In excellent news, Justice Blokland upheld three grounds of appeal in Young & Conway v Chief Executive Officer, Housing [2020] NTSC 59, two of which will be remitted (sent back) to the Tribunal for decision.
In particular, Justice Blokland found that:
- The Tribunal had failed to engage with the Santa Teresa community’s arguments that NT Housing had engaged in unconscionable conduct when entering into tenancy agreements with the tenants, residents of Santa Teresa. The Supreme Court found that NTCAT had failed to determine this significant issue, and that it is in the interests of justice that this issue be tried.
- The Tribunal’s definition of ‘habitable’ housing, which was confined to ‘safety’ should be set aside as it was too narrow. ‘Habitable’ housing under the Residential Tenancies Act should cover not only the health and safety of tenants, but requires an overall assessment of the humaneness, suitability and reasonable comfort of the premises, even if only basic amenities are provided, judged against contemporary standards. The assessment of whether premises were habitable should take into account any proven inadequacies cumulatively.
- The fact that the tenant was given a house with no back door meant it was not secure for the following 68 months that no door was provided. The Tribunal had dismissed this claim, at the urging of the CEO of Housing. Justice Blokland found that a door is central to making a house secure and increased the compensation owed by the landlord to the tenant for this by 102 times the amount awarded by the Tribunal.
NT Supreme Court decision is available to download here.
NTCAT case
The 70 Santa Teresa residents bringing the case are being represented by Australian Lawyers for Remote Aboriginal Rights at no cost to them and the litigation disbursements are financed by Grata Fund. The NT Department of Housing initially counter-claimed against the plaintiffs for approximately $2million in alleged unpaid rental debts but was forced to withdraw this claim during hearings at NTCAT when it could not produce any evidence of these debts.
In February 2019 NTCAT decided that the Residential Tenancies Act applied to the residents of Santa Teresa, a point which the NT Government had disputed, and that residents are entitled to housing that is at least safe. It ordered the NT Government to provide compensation to families for periods where the housing did not meet that standard.
NTCAT also found that the new tenancy agreements introduced in Santa Teresa by the NT Department of Housing from about 2017 were invalid because they contained terms that were inconsistent with provisions of the Residential Tenancies Act. This meant that the rent increases introduced under the new agreements were invalid.

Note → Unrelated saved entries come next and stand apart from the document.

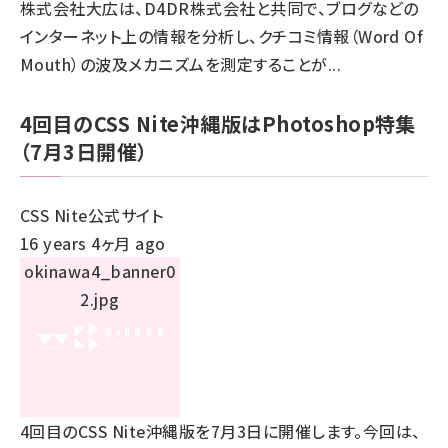
株式会社大広は、D4DR株式会社と共同で、ブログなどの
インターネット上の情報を分析し、クチコミ情報（Word Of
Mouth）の波及メカニズムを測定することが...
4回目のCSS Nite沖縄版はPhotoshop特集
（7月3日開催）
CSS Nite公式サイト
16 years 4ヶ月 ago
4回目のCSS Nite沖縄版を7月3日に開催します。今回は、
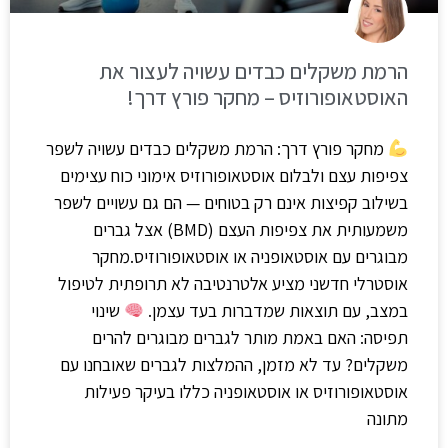
הרמת משקלים כבדים עשויה לעצור את
האוסטאופורוזיס – מחקר פורץ דרך!
מחקר פורץ דרך: הרמת משקלים כבדים עשויה לשפר
צפיפות עצם ולבלום אוסטאופורוזיס אימוני כוח עצימים
בשילוב קפיצות אינם רק בטוחים — הם גם עשויים לשפר
משמעותית את צפיפות העצם (BMD) אצל גברים
מבוגרים עם אוסטאופניה או אוסטאופורוזיס.מחקר
אוסטרלי חדשני מציע אלטרנטיבה לא תרופתית לטיפול
במצב, עם תוצאות שמדברות בעד עצמן.
שינוי
תפיסה: האם באמת מותר לגברים מבוגרים להרים
משקלים? עד לא מזמן, ההמלצות לגברים שאובחנו עם
אוסטאופורוזיס או אוסטאופניה כללו בעיקר פעילות
מתונה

These findings are significant because it is likely that the same or similar processes were followed by the Department in executing rental agreements in other remote communities. This would entitle people in other communities to the protections provided by the Residential Tenancies Act, including the ability to claim for compensation. Similarly, where tenants in other communities have been signed up to new rental agreements with rent increases, those increases may also be invalid. This has implications for the potential financial liability of the NT Government for any overpaid amounts.
It is possible that every rent increase claimed by the NT Department of Housing for remote tenants is unlawful. The NT should immediately cease collection of these amounts, and conduct an audit to ensure it is not collecting monies it is not entitled to.